Otro elemento a tener en cuenta es la morfología del juguete. Si el destinatario es un niño muy pequeño, hay que pensar que antes o después acabará en su boca, por lo que conviene seguir unos consejos de compra:

– Revisar a fondo el juguete antes de adquirirlo. Es importante que sus componentes no puedan soltarse o arrancarse con facilidad, sus dimensiones deben ser lo suficientemente grandes como para que no puedan tragarse ni inhalarse. Nada de pelos, botones, bolitas y ruedas pueden convertirse en un peligro si se meten en la nariz, el oído o la boca.

– Evitar comprar juguetes con cuerdas, cordones o cintas, puesto que si se terminan enrollando alrededor del cuello, podrían generar dificultades para respirar u otras lesiones no menos importantes.

– También debemos vigilar el compartimento de las pilas, de modo que no se abra con facilidad. Hay que asegurarse que estén bien cerrados con varios tornillos.

– Leer el etiquetado siempre para ver si incluye piezas pequeñas, lo que lo convierte en no apto para menores de 36 meses. Además, establece que el envase debe mostrar el marcado “CE” de forma visible, legible e imborrable, así como el nombre y la dirección del fabricante y del importador. Además de estar en un idioma local que pueda entenderse. Nada de juguetes chinos de mala calidad.

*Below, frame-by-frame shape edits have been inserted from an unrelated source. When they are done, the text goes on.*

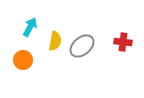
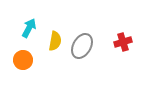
cyan arrow: moved 1 px left, 1 px down
red cross: rotated 24 degrees counterclockwise
gray ellipse: rotated 20 degrees counterclockwise
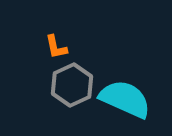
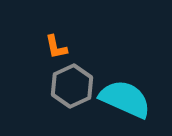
gray hexagon: moved 1 px down
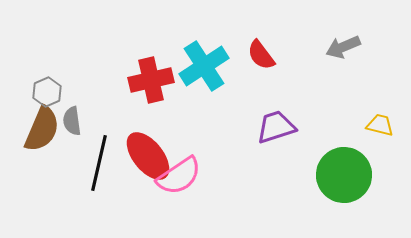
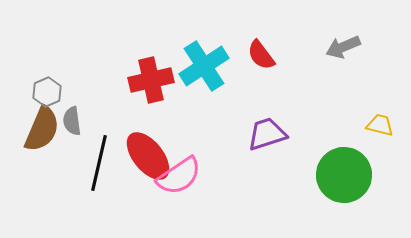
purple trapezoid: moved 9 px left, 7 px down
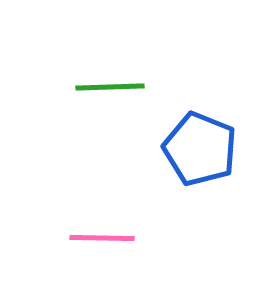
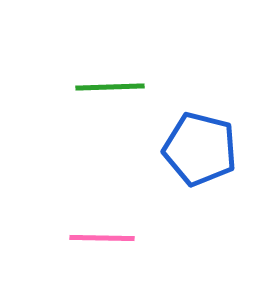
blue pentagon: rotated 8 degrees counterclockwise
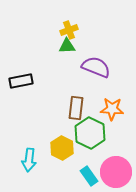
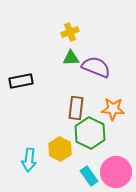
yellow cross: moved 1 px right, 2 px down
green triangle: moved 4 px right, 12 px down
orange star: moved 1 px right
yellow hexagon: moved 2 px left, 1 px down
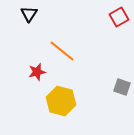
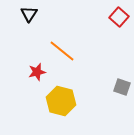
red square: rotated 18 degrees counterclockwise
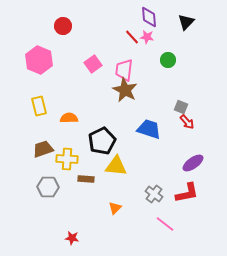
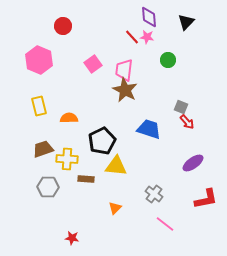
red L-shape: moved 19 px right, 6 px down
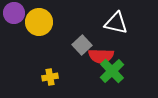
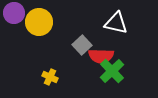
yellow cross: rotated 35 degrees clockwise
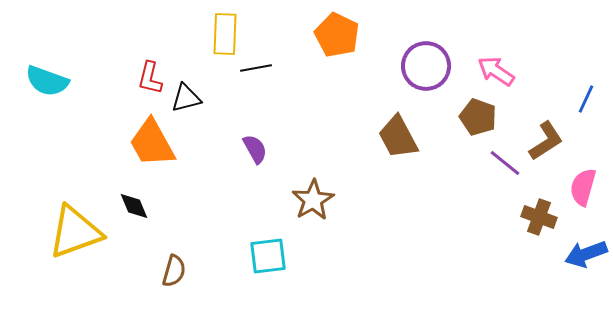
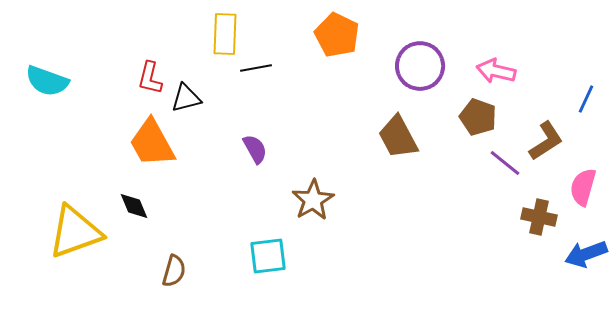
purple circle: moved 6 px left
pink arrow: rotated 21 degrees counterclockwise
brown cross: rotated 8 degrees counterclockwise
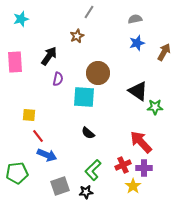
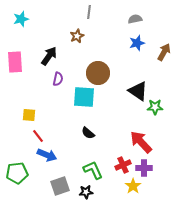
gray line: rotated 24 degrees counterclockwise
green L-shape: rotated 110 degrees clockwise
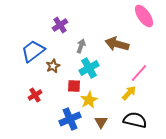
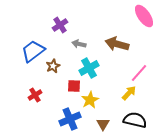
gray arrow: moved 2 px left, 2 px up; rotated 96 degrees counterclockwise
yellow star: moved 1 px right
brown triangle: moved 2 px right, 2 px down
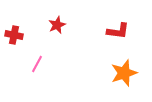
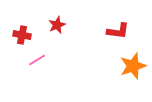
red cross: moved 8 px right
pink line: moved 4 px up; rotated 30 degrees clockwise
orange star: moved 9 px right, 7 px up
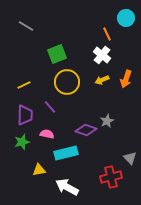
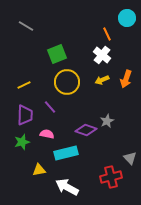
cyan circle: moved 1 px right
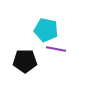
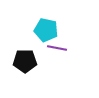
purple line: moved 1 px right, 1 px up
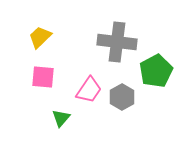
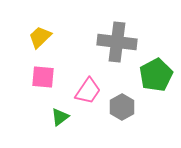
green pentagon: moved 4 px down
pink trapezoid: moved 1 px left, 1 px down
gray hexagon: moved 10 px down
green triangle: moved 1 px left, 1 px up; rotated 12 degrees clockwise
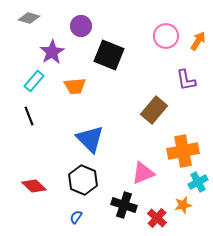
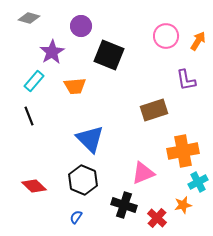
brown rectangle: rotated 32 degrees clockwise
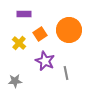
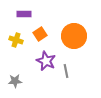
orange circle: moved 5 px right, 6 px down
yellow cross: moved 3 px left, 3 px up; rotated 24 degrees counterclockwise
purple star: moved 1 px right
gray line: moved 2 px up
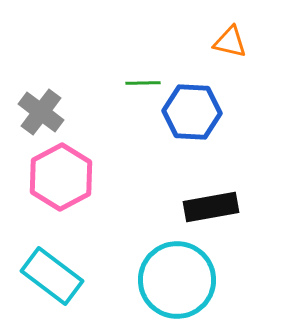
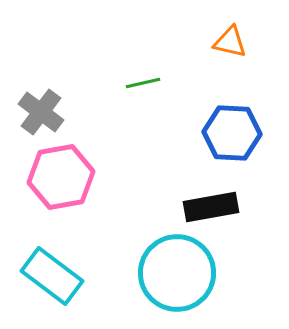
green line: rotated 12 degrees counterclockwise
blue hexagon: moved 40 px right, 21 px down
pink hexagon: rotated 18 degrees clockwise
cyan circle: moved 7 px up
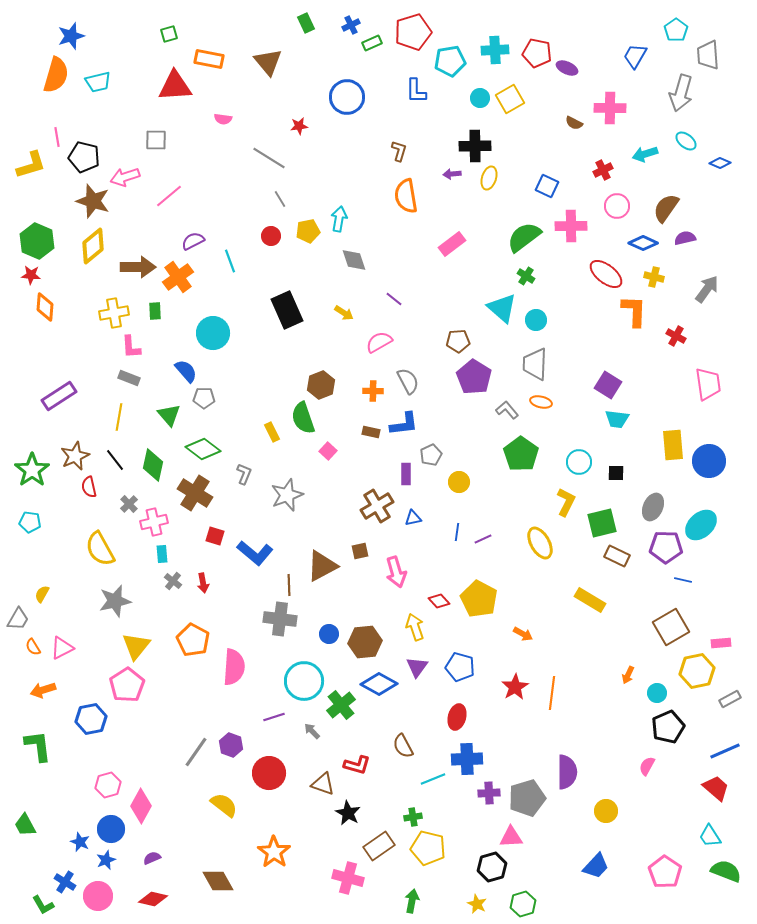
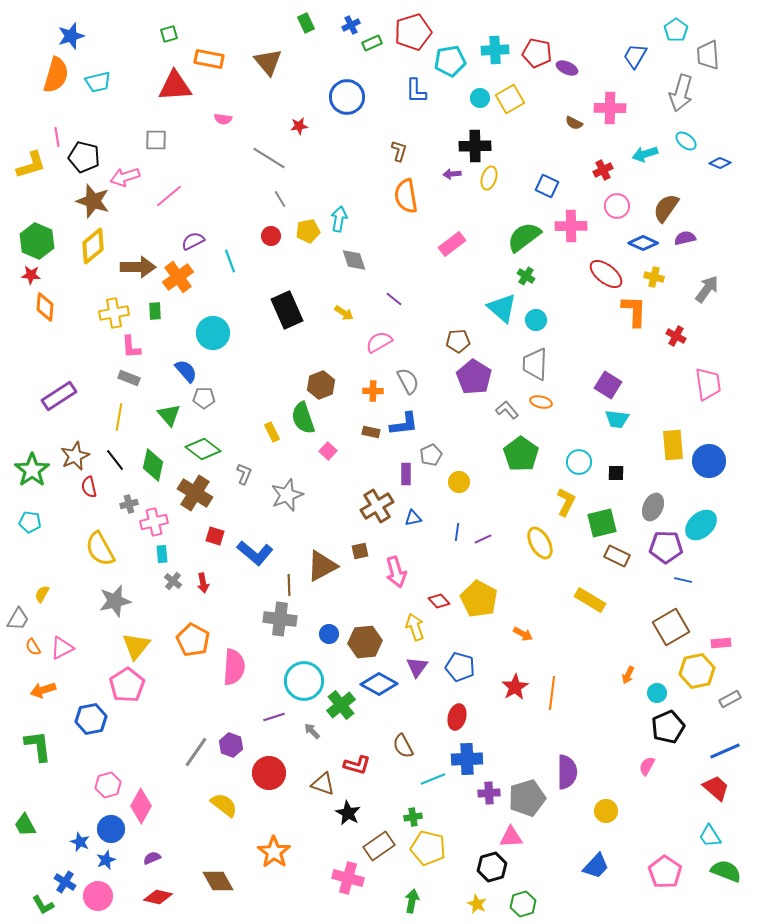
gray cross at (129, 504): rotated 30 degrees clockwise
red diamond at (153, 899): moved 5 px right, 2 px up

– Precaución también con los juguetes que hacen ruido. Hay numerosos muñecos en los que si se aprieta un botón o se agitan, causan un ruido que resulta ensordecedor para los niños, cuyos oídos son muy sensibles.

– Fabricantes con pocas luces sacan al mercado algunos juguetes compuestos por aristas y bordes cortantes que ponen en peligro la seguridad de los niños. Algunas de estas partes pueden quedar a la vista tras la manipulación y ser partes cortantes.

– Finalmente el tema de sustancias tóxicas también crea todo tipo de problemas, normalmente son compuestos químicos que se emplean para aumentar la flexibilidad de los plásticos, están prohibidos en juguetes y artículos de puericultura, ya que resultan tóxicos si los chupan los niños.